Review 3365 : Finsterforst – Still

La horde Finsterforst est revenue.

Trois ans ont passé depuis leur dernier EP, mais Simon Schillinger (guitare/choeurs), Sebastian Scherrer (claviers), Tobias Weinreich (basse), Johannes Joseph (accordéon), David Schuldis (guitare/cornemuse), Cornelius Heck (batterie) et Oliver Berlin (chant) sont désormais prêts pour leur sixième album, Still.
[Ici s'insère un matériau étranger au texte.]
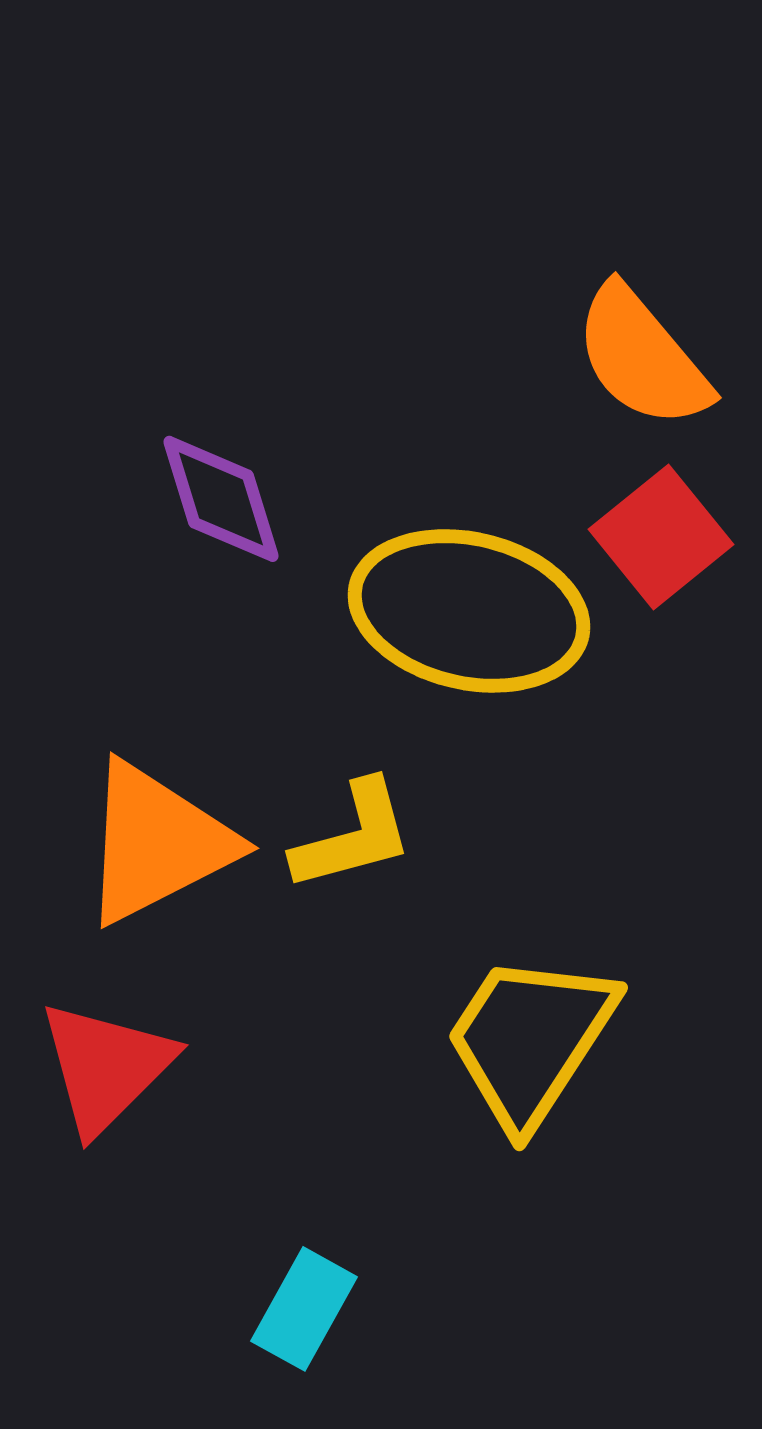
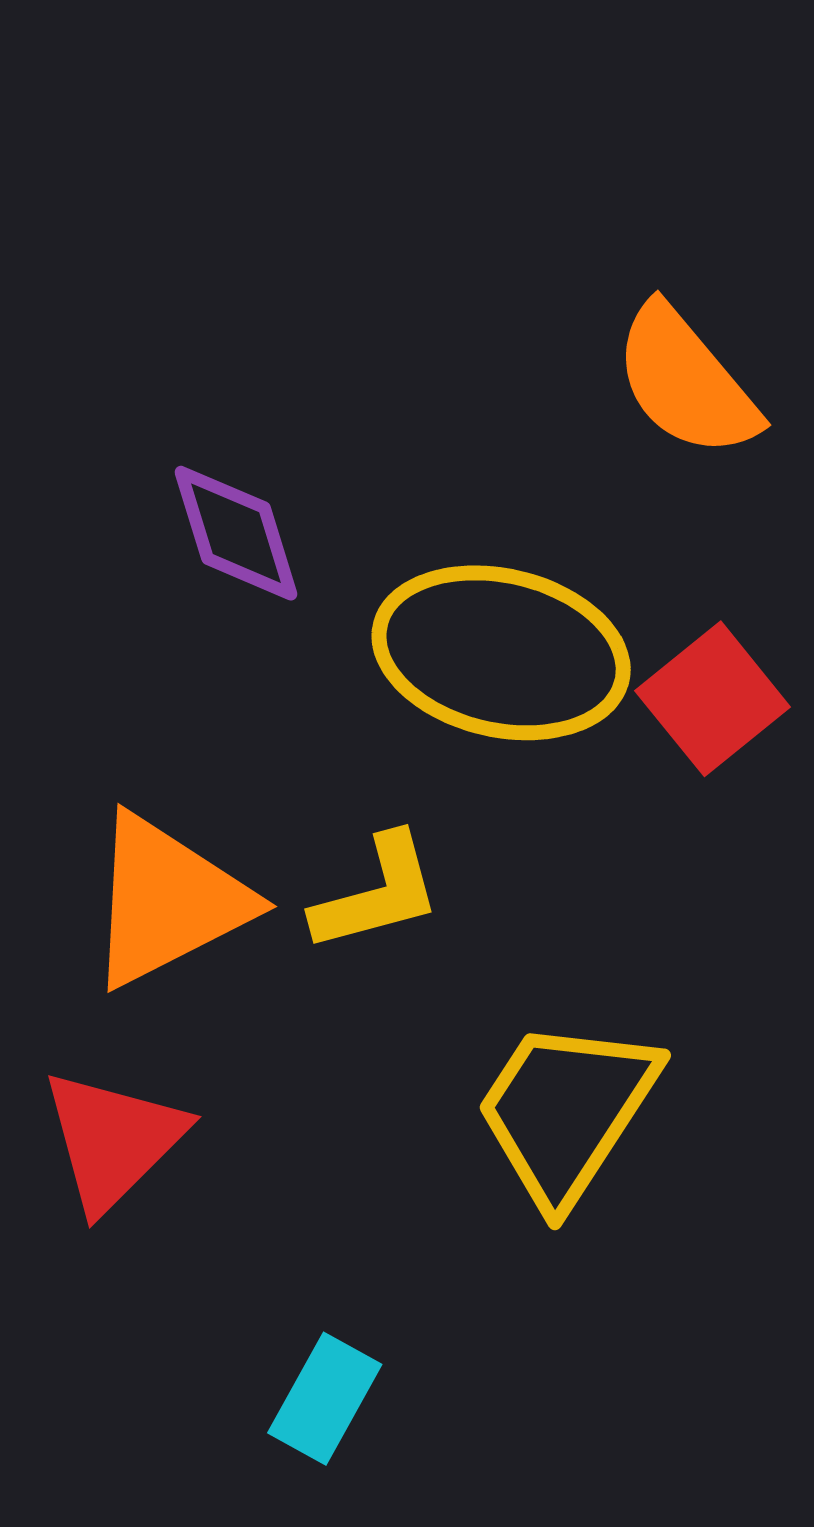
red square: (661, 537) -> (713, 699), moved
L’album débute par la touche mélancolique d’Obduktion, première composition qui prend une toute autre dimension lorsque le chant apparaît, assez lointain avant que la rythmique ne s’embrase pour proposer des sonorités lourdes mais lancinantes, suivie par les hurlements saisissants du vocaliste. L’alternance vocale est parfaitement gérée, notamment les nombreux choeurs, mais la surprise viendra également de l’accordéon qui apporte une touche joyeuse alors que le flot est plutôt pesant, mais les riffs vont légèrement accélérer avec Herbstwanderung, titre plus énergique mais tout autant fédérateur qui crée un contraste important entre ses passages les plus doux et les plus agressifs. Le morceau n’aura aucun mal à faire lever des poings dans une fosse attentive, tout comme Knie nieder qui suit la même recette et alterne naturellement les deux extrêmes pour séduire, tout en laissant le duo basse/batterie soutenir le chant avant le retour de la rythmique. On enchaîne avec Im Wind, composition d’un peu plus de dix minutes où l’on retrouve ces passages imposants aux multiples voix tout en profitant de riffs saccadés pour conserver notre attention tout au long de ses changements, notamment le long break acoustique central aux teintes Folk avant la reprise. L’énergie brute reste intacte, mais le final nous permet de respirer avant de passer à Stille Nacht qui reste très pesante, même lors des magnifiques moments où le chant clair domine, reprenant toute son intensité lorsque les orchestrations épiques sont à l’oeuvre, alors que c’est très clairement la quiétude qui prend le pas pour Feels, titre acoustique apaisant mais clairement pas moins prenant. Le groupe continue avec Leere, morceau de plus de vingt-quatre minutes qui démarre avec un son massif, et qui continue avec l’ajout de rugissements féroces, puis de leads, de choeurs, mais aussi de pauses et d’accélérations saisissantes, ainsi que de petites touches ça et là de tout l’univers du groupe, faisant de ce très long titre une sorte d’apothéose pour l’album.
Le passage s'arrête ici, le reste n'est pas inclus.